What you will do
Pictures should be omitted from your copy. Everything else in the entries below must be restated word for word.

Data listing
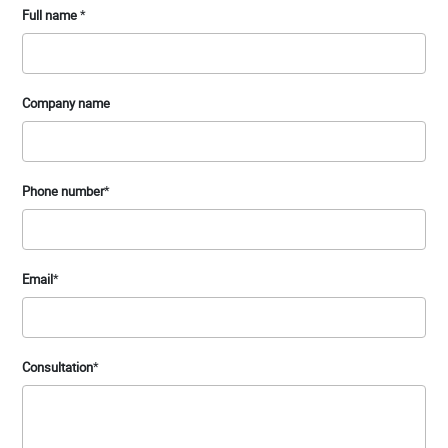
Full name
*
Company name
Phone number
*
Email
*
Consultation
*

Exercise solution
Full name
*
Company name
Phone number
*
Email
*
Consultation
*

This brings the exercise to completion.